• Home
  • |
  • Blog
  • |
  • How to Get Your Driving Record in Colorado

DrivingSchoolExpress is partnered with the best online traffic and driver’s ed schools. When you sign up using our links, we may get a small affiliate commission. Read how we conduct our reviews here

Looking to get hold of your Colorado driving record? 

Well, you’ll be happy to know that getting your Motor Vehicle Record (MVR) or driving record in Colorado is fairly easy. 

That is if you have a clear idea of how the process works.

This is what we’ll be discussing here. We’re going to give you a complete guide on how to get your driving record in Colorado. 

So, whether you received a court order to submit your Colorado driving record, your employer needs it for a background check, or if you are applying for vehicle insurance, keep on reading to get all the details you need to order your driving record.

What’s in a Colorado Driving Record? 

Your MVR, provided by the Colorado Division of Motor Vehicles (CO DMV), contains your personal information and any additional details regarding special needs, such as the need for corrective lenses or special mirrors. 

More importantly, your driving record contains all your driving activity that has been accumulated for the last seven years. This includes:

  • traffic accidents

  • traffic citations

  • license suspensions or cancellations

  • driving record points

Click here for an example of a Colorado driving record.

What are the Driving Record Types in Colorado?

There are 2 types of driving records in Colorado:

  • The certified driving records

  • The uncertified driving records

Both are updated and maintained by the CO DMV. 

Both types will show all the traffic violations, accidents, and other license activities that you, the subject of the record, have been involved in the last seven years. 

So what’s the difference? 

Certified driving records are verified by the Colorado Motor Vehicle Division and can fulfill legal and official purposes.

Meanwhile, uncertified driving records are usually requested for personal use. Most drivers who just want to keep tabs on their records get this type of MVR.

What are the Types of Driving Record Requests in Colorado?

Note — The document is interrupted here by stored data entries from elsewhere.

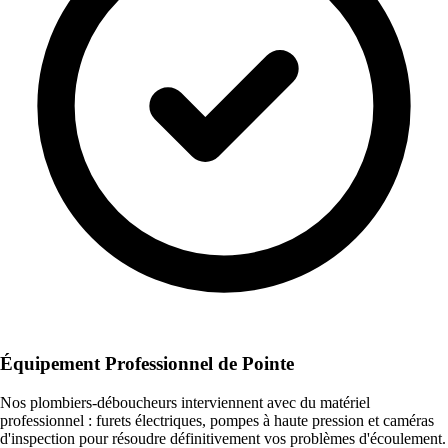
Équipement Professionnel de Pointe
Nos plombiers-déboucheurs interviennent avec du matériel
professionnel : furets électriques, pompes à haute pression et caméras
d'inspection pour résoudre définitivement vos problèmes d'écoulement.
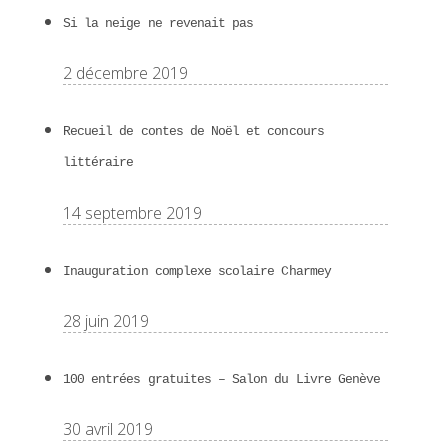
Si la neige ne revenait pas
2 décembre 2019
Recueil de contes de Noël et concours
littéraire
14 septembre 2019
Inauguration complexe scolaire Charmey
28 juin 2019
100 entrées gratuites – Salon du Livre Genève
30 avril 2019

There are 3 types of driving record requests that can be made in Colorado:

  • Self-Request

  • Private Investigator Request

  • Attorney Request

A Self-Request is for your own driving record, while a Private Investigator and Attorney Request is for requests made for the driving record of another individual.

For the latter 2, you’ll need to attach the DR 2489 or the DR 2559 form in your request.

Colorado’s privacy laws do not allow you to order a driving record of another person without that person's permission. But if you are requesting a record as an employer or because of a pending court case, you may be permitted to receive the record based upon the criteria of the Driver Record Search Requestor Release.

How Do You Order Your Driving Record in Colorado? 

There are 3 ways for you to obtain your driving record in Colorado: 

  • In-person

  • By mail

  • Online

The driving record fee for a non-certified driving record is just around $2.20, while the certified copy will cost a little higher at $2.70. 

Note: the Colorado DMV usually accepts a personal check or money order made payable to The Colorado Department of Revenue. They do NOT accept credit cards.

How to Order In Person

If you have the time, and you don’t mind falling in line at the local DMV, you can order your driving record personally. 

Just head to the nearest Driver’s License Office and bring your documents to get a non-certified copy of your driving record. The documents you need are: 

  • Your driver’s license

  • Social Security Number

  • Vehicle registration documents

  • Payment fee

Note: If you need a certified copy, you should go straight to their Lakewood branch located at 1881 Pierce Street, Lakewood, CO.

How to Order by Mail

You might find ordering by mail more convenient than in person. 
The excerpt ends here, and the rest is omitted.